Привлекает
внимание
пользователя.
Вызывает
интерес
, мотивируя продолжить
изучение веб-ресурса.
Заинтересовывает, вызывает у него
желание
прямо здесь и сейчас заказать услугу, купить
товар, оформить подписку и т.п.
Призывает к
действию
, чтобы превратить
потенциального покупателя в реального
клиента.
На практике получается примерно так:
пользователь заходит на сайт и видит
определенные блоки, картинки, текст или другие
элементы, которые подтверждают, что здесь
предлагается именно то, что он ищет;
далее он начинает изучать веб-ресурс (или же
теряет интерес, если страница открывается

┄┄┄┄┄┄┄┄┄┄┄┄┄┄┄┄┄┄┄┄

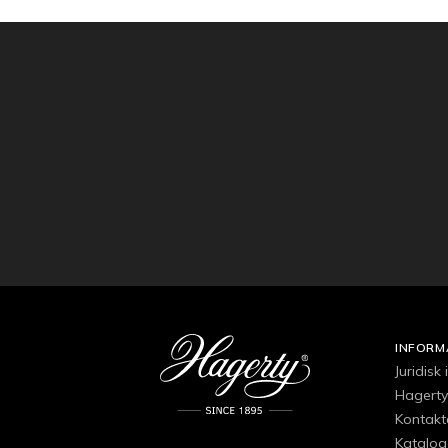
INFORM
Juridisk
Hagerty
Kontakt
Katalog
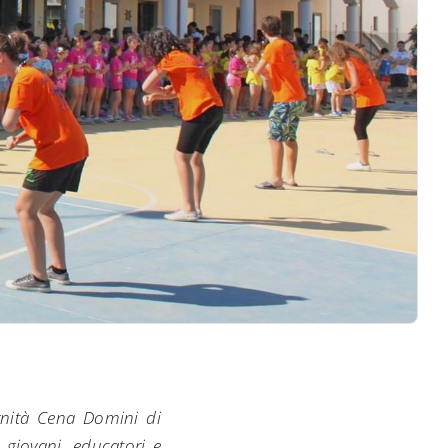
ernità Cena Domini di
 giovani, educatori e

┄┄┄┄┄┄┄┄┄┄┄┄┄┄┄┄┄┄┄┄

WHAT YOU ARE ASKED TO DO:
Reproduce, character for character, only the lines of the preceding data that start at the line with "изучение веб-ресурса." and end at the line with "теряет интерес, если страница открывается", both included.

TASK ANSWER:
изучение веб-ресурса.
Заинтересовывает, вызывает у него
желание
прямо здесь и сейчас заказать услугу, купить
товар, оформить подписку и т.п.
Призывает к
действию
, чтобы превратить
потенциального покупателя в реального
клиента.
На практике получается примерно так:
пользователь заходит на сайт и видит
определенные блоки, картинки, текст или другие
элементы, которые подтверждают, что здесь
предлагается именно то, что он ищет;
далее он начинает изучать веб-ресурс (или же
теряет интерес, если страница открывается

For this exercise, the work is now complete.